Adam Scott has Augusta on his mind after staving off a host of challengers – and plundering a timely eagle at 15 – to claim his second Australian PGA Championship at RACV Royal Pines Resort on Sunday.
Courtesy of Tony Webeck and Australian Golf Media
Beginning the final round with a one-shot buffer and world ranking position stacked heavily in his favour, Scott flexed his muscle early with a kick-in birdie at the opening hole but took a further 14 holes before delivering the knockout blow.
When he found the water with an iron from the tee at the 268-metre par-4 eighth, Scott fell back into a four-way tie at 10-under with playing partners Nick Flanagan, Wade Ormsby and Kiwi Michael Hendry playing in the group ahead.
Battling a rib injury he worried would prevent him from even teeing off in the final round, Hendry took the outright lead when he birdied the par-5 ninth and again separated himself from Scott and Flanagan when he moved to 12-under at the 10th.
Near misses at 11 and 13 kept the chasing pack close behind and when a flared tee shot at 15 led to just a par, Hendry’s momentum momentarily stalled.
On the back of a birdie at 14 and with a career record of playing the 15th hole in 17-under par in 17 visits, Scott seized the initiative when he lasered a 5-iron from 215 yards to 10 feet, the successful eagle putt moving him to 14-under and a two-shot advantage.
Even a bogey at the 72nd hole did nothing to close the ultimate margin of victory as Scott clinched the Joe Kirkwood Cup for a second time and his 30th win worldwide, a win he was beginning to wonder might never come again.
“It’s been a long time between drinks for me and maybe only once or twice did the thought cross my mind that I’ll never win again,” Scott admitted after ending a winning drought stretching back three years, nine months and 16 days to the WGC-Cadillac Championship in March 2016.
“It’s very difficult to win. I’m on the wrong side of this age thing now where these young guys are really good. I played some pretty good golf a couple weeks this year and fell short. You know, record setting scores.
“The courses are getting tougher, guys are playing good. Just being all right doesn’t really get you in, you’ve got to be pretty much sensational.”

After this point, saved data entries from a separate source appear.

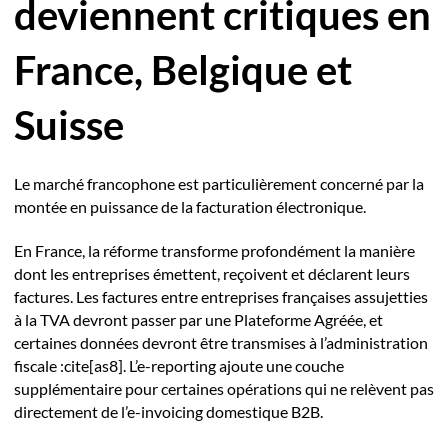
deviennent critiques en
France, Belgique et
Suisse
Le marché francophone est particulièrement concerné par la
montée en puissance de la facturation électronique.
En France, la réforme transforme profondément la manière
dont les entreprises émettent, reçoivent et déclarent leurs
factures. Les factures entre entreprises françaises assujetties
à la TVA devront passer par une Plateforme Agréée, et
certaines données devront être transmises à l’administration
fiscale :cite[as8]. L’e-reporting ajoute une couche
supplémentaire pour certaines opérations qui ne relèvent pas
directement de l’e-invoicing domestique B2B.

Scott, Hendry and Wade Ormsby (T3) were the only players to complete all four rounds under par and while it was nice to advance his record to 19-under from 18 attempts with eagle at 15, Scott pointed to the par save as 12 as being just as important.
Scott’s tee shot finished beneath trees left of the fairway and stuck in a twisted mess of roots that necessitated a penalty drop just 20 metres further back, a putt from six feet the type of rescue mission ever winner needs on the final day.
“Six, seven and eight I thought just made the day hard for me because I had an opportunity to, I thought, kind of get a few in front and make it hard for everyone else, but I didn’t do well on those holes,” the 39-year-old admitted, his blemish at eight his only dropped shot until the final hole.
“And then 12 was a great save. As good as the eagle on 15 was, the par on 12 was equally good.”
Throughout the week Scott alluded to the need to break his winless streak in order to build towards an attempt at a second green jacket at The Masters in April, sharing the spoils of victory with his two children an added bonus.
“That will be fun for my daughter because she’s asked all year for a trophy, so I’ve not been able to deliver,” Scott said of his early Christmas present.
“So that will be fun for me tonight, see if that makes her happy.
“It’s big for the confidence. I’ve seen what it’s done for me in the past; a win, you feel like you’re just never going to lose again, so you want to run with that while the confidence is up.
“Somehow I’ll have to think that in seven weeks when I step back onto the course in LA.
“At the end of 2012, I won the Masters in Melbourne and then off some good golf where I didn’t win and what that kicked me onto in ’13 and on.
“You know, there’s a lot of confidence from a win and I’ll look forward to enjoying that.
“There’s a long way to go, but it’s nice to have reassurance and the belief of winning.
“You want to be in contention and you want to find out how you feel and how you respond and I got some of that today.
“If I happen to be in that position someday at the Masters, I can draw on today and past experience, but this is a little more fresh than going back to 2016 and trying to remember how I felt.”
Despite dropped shots at 17 and 18 Hendry held on to finish outright second at 11-under par with 2017 Australian Open winner Cameron Davis, China’s Yuan Yechun, Ormsby, Flanagan and Min Woo Lee all locked together in a tie for third at 10-under par.